Findings worth calling out

Row 1 — destroyable (merged)

The one cleanly-attributable win. O(n²) → O(n) on child-teardown during a 5000-row clear. clearManyItems1End −21 %, clearManyItems2End −40 %. Reproduced multiple times.

Row 2 — ArrayIterator flat state: silent correctness bug

Initially looked like a −172 ms / −7.81 % win. pnpm test surfaced {{each}} works when updating old items failing — the constructor-time iterator[0] read is load-bearing: on a TrackedArray it fires the Proxy get trap, which consumes the collection tag inside the iterator-ref's track() frame. The flat-state constructor never reads the iterable, so the ref stops invalidating on in-place mutations (arr[i] = v, splice, length = 0, push), ListBlockOpcode.evaluate's lastIterator !== iterator check short-circuits, sync() never runs, DOM stays stale. The bench harness has no DOM-state assertion — it measures performance.mark → click → requestIdleCallback → mark, which records "empty main thread idles immediately" as a huge perf win. Details in johanrd/ember.js#24.

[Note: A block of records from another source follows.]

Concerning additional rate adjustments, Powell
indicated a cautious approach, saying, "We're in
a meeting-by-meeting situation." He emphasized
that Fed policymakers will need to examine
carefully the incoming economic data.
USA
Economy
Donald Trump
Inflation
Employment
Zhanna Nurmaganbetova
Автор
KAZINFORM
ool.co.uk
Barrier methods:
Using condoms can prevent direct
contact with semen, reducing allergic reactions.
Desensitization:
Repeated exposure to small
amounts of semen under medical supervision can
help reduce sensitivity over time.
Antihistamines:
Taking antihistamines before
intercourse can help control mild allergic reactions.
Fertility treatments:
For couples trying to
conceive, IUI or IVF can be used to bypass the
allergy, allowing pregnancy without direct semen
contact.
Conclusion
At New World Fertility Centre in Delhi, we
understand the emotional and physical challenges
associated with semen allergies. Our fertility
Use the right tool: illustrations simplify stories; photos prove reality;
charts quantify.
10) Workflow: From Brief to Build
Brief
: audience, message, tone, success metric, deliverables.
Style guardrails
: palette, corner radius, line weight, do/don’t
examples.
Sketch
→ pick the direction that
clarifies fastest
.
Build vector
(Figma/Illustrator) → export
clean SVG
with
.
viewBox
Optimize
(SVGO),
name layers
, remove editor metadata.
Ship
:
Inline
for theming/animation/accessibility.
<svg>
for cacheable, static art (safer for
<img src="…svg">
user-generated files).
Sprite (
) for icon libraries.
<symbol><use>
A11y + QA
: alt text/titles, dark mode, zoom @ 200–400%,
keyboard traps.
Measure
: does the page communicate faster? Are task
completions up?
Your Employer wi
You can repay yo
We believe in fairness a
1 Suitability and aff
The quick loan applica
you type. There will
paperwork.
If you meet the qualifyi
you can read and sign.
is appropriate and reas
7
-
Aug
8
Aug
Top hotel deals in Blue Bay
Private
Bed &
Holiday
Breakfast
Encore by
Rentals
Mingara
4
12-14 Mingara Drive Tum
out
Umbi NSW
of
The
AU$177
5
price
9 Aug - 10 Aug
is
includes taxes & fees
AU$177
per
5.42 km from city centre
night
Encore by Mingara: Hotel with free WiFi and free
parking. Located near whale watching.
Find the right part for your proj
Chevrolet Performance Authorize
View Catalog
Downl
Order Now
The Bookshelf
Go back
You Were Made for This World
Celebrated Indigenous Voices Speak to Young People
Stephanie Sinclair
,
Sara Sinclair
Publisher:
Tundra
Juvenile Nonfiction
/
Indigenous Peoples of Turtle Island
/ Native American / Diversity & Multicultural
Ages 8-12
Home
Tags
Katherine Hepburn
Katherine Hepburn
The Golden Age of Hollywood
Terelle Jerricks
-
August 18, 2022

Fix: read iterator.length in the constructor (Proxy side-effect consumes collection tag). But once fixed, the real delta is nil.

Row 5 — _iterTag: absorbed by destroyable

Solo bench showed −55 ms / −2.47 %. Combined with destroyable in one branch: −75 ms total, not the additive −108 + −55 = −163 ms. The clearManyItems2End piece of the solo "win" was indirect GC / JIT state that already belonged to destroyable's territory. Rebenched against post-destroyable main: null.

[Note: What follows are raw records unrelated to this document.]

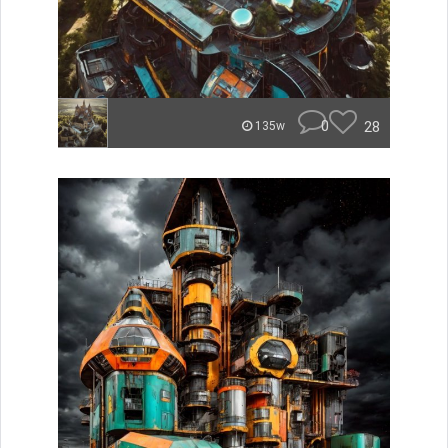
0
28
135w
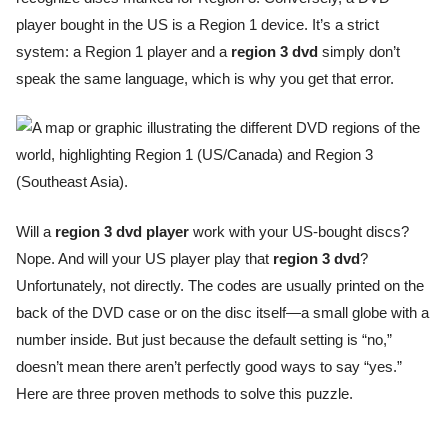
player bought in the US is a Region 1 device. It’s a strict
system: a Region 1 player and a
region 3 dvd
simply don’t
speak the same language, which is why you get that error.
Will a
region 3 dvd player
work with your US-bought discs?
Nope. And will your US player play that
region 3 dvd
?
Unfortunately, not directly. The codes are usually printed on the
back of the DVD case or on the disc itself—a small globe with a
number inside. But just because the default setting is “no,”
doesn’t mean there aren’t perfectly good ways to say “yes.”
Here are three proven methods to solve this puzzle.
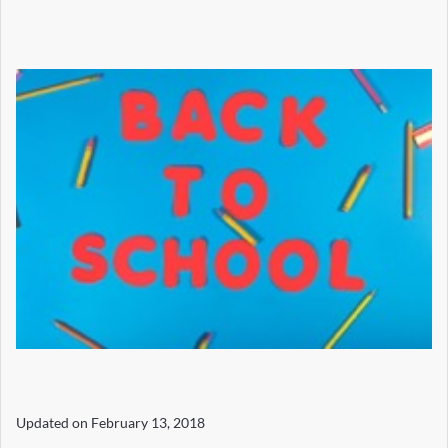
Updated on
February 13, 2018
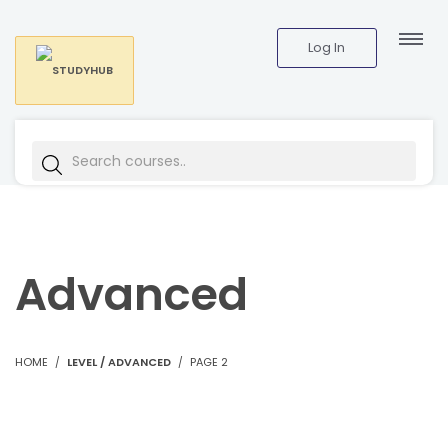
Log In
Advanced
HOME
LEVEL / ADVANCED
PAGE 2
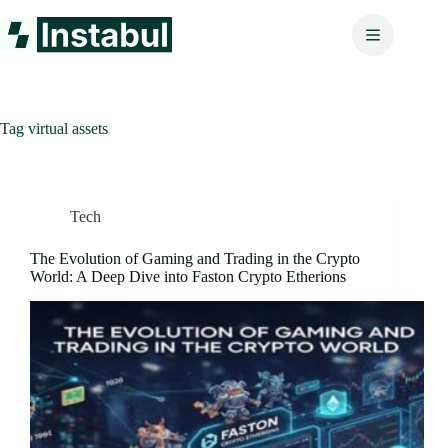
Skip
to
content
Tag
virtual assets
Tech
The Evolution of Gaming and Trading in the Crypto
World: A Deep Dive into Faston Crypto Etherions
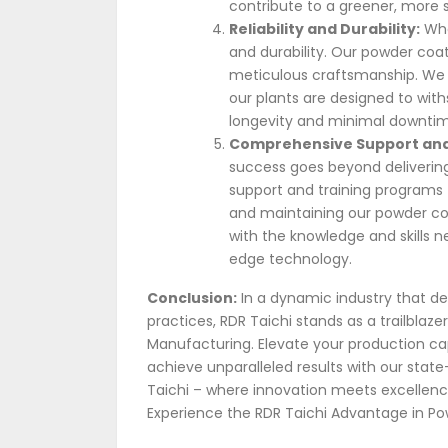
contribute to a greener, more s
Reliability and Durability:
Whe
and durability. Our powder coati
meticulous craftsmanship. We 
our plants are designed to with
longevity and minimal downtim
Comprehensive Support and
success goes beyond deliverin
support and training programs t
and maintaining our powder coa
with the knowledge and skills 
edge technology.
Conclusion:
In a dynamic industry that de
practices, RDR Taichi stands as a trailblaze
Manufacturing. Elevate your production ca
achieve unparalleled results with our sta
Taichi – where innovation meets excellence
Experience the RDR Taichi Advantage in Po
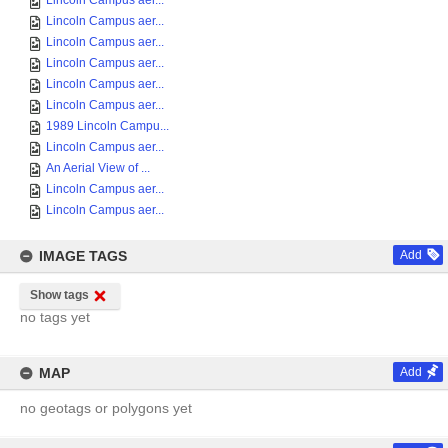
Lincoln Campus aer...
Lincoln Campus aer...
Lincoln Campus aer...
Lincoln Campus aer...
Lincoln Campus aer...
Lincoln Campus aer...
1989 Lincoln Campu...
Lincoln Campus aer...
An Aerial View of ...
Lincoln Campus aer...
Lincoln Campus aer...
IMAGE TAGS
Add
Show tags
no tags yet
MAP
Add
no geotags or polygons yet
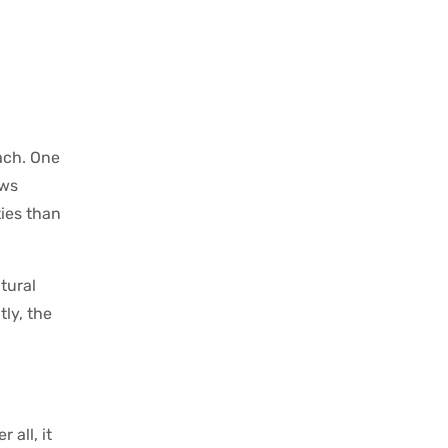
oach. One
ows
ties than
tural
tly, the
 all, it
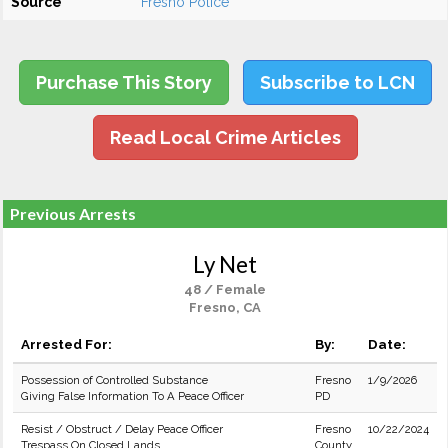
Source
Fresno Police
Purchase This Story
Subscribe to LCN
Read Local Crime Articles
Previous Arrests
Ly Net
48 / Female
Fresno, CA
Arrested For:
By:
Date:
Possession of Controlled Substance
Fresno
1/9/2026
Giving False Information To A Peace Officer
PD
Resist / Obstruct / Delay Peace Officer
Fresno
10/22/2024
Trespass On Closed Lands
County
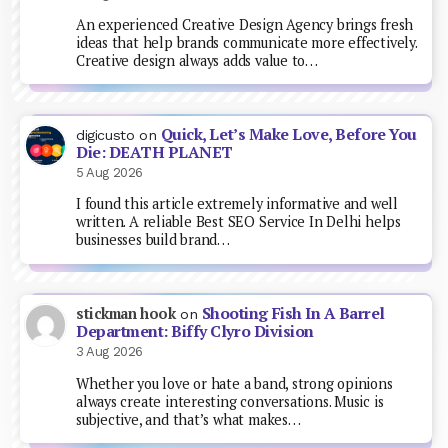
An experienced Creative Design Agency brings fresh
ideas that help brands communicate more effectively.
Creative design always adds value to…
Quick, Let’s Make Love, Before You
digicusto
on
Die: DEATH PLANET
5 Aug 2026
I found this article extremely informative and well
written. A reliable Best SEO Service In Delhi helps
businesses build brand…
Shooting Fish In A Barrel
stickman hook
on
Department: Biffy Clyro Division
3 Aug 2026
Whether you love or hate a band, strong opinions
always create interesting conversations. Music is
subjective, and that’s what makes…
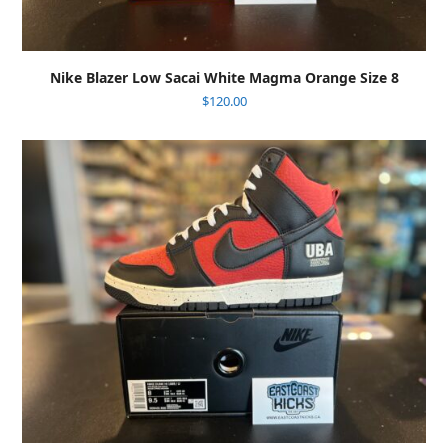
Nike Blazer Low Sacai White Magma Orange Size 8
$
120.00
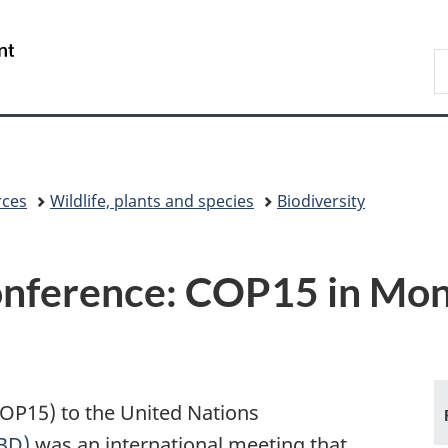
Skip
Skip
Switch
to
to
to
/
S
main
"About
basic
Gouvernement
E
content
government"
HTML
du
version
Canada
rces
Wildlife, plants and species
Biodiversity
onference: COP15 in Mon
COP15) to the United Nations
CBD)
was an international meeting that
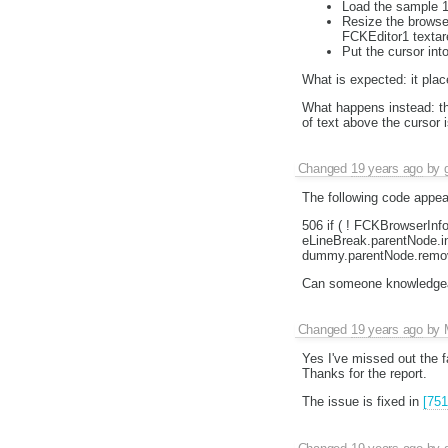
Load the sample 1
Resize the browser
FCKEditor1 textar
Put the cursor int
What is expected: it plac
What happens instead: the
of text above the cursor i
Changed
19 years ago
by
The following code appear
506 if ( ! FCKBrowserInf
eLineBreak.parentNode.in
dummy.parentNode.remov
Can someone knowledgeabl
Changed
19 years ago
by
Yes I've missed out the f
Thanks for the report.
The issue is fixed in
[751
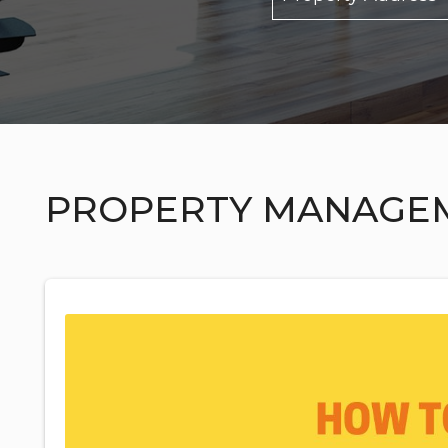
PROPERTY MANAGE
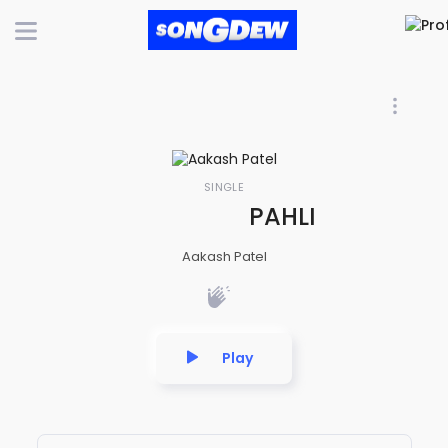
SINGLE
PAHLI BAAR DEKH
Aakash Patel
Play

Rows 6, 7 — real isolated wins that Krausest can't see

Microbenches show −71 % to −89 % in isolation; Krausest says null. The mechanism is real (wrapper allocations / stack-capture branch cost) but the per-render saving is < 1 % of Krausest's total, below its noise floor. Could matter for long-running apps that accumulate these over thousands of renders; hard to prove on any single-run bench.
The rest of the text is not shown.